[Start of section]

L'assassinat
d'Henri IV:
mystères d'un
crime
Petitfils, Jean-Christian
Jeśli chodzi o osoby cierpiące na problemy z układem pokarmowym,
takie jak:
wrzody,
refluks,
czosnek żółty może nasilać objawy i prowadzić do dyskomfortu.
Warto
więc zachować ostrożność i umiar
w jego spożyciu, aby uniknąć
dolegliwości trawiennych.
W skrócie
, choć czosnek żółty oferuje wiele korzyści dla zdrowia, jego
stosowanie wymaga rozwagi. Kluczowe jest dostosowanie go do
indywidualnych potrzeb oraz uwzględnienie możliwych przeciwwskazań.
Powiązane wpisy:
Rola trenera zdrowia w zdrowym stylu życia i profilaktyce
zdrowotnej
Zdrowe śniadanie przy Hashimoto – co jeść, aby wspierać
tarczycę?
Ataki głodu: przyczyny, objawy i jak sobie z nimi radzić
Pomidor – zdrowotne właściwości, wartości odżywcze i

[End of section]
[Start of section]

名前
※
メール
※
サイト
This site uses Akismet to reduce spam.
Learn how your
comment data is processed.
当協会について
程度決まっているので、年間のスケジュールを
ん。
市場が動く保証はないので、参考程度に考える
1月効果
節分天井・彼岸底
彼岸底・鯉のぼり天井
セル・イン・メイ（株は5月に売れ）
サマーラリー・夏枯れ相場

[End of section]

An exact copy of the lines above, from the one containing "dolegliwości trawiennych." through the one containing "Pomidor – zdrowotne", is the whole of the answer.

THE ANSWER →
dolegliwości trawiennych.
W skrócie
, choć czosnek żółty oferuje wiele korzyści dla zdrowia, jego
stosowanie wymaga rozwagi. Kluczowe jest dostosowanie go do
indywidualnych potrzeb oraz uwzględnienie możliwych przeciwwskazań.
Powiązane wpisy:
Rola trenera zdrowia w zdrowym stylu życia i profilaktyce
zdrowotnej
Zdrowe śniadanie przy Hashimoto – co jeść, aby wspierać
tarczycę?
Ataki głodu: przyczyny, objawy i jak sobie z nimi radzić
Pomidor – zdrowotne właściwości, wartości odżywcze i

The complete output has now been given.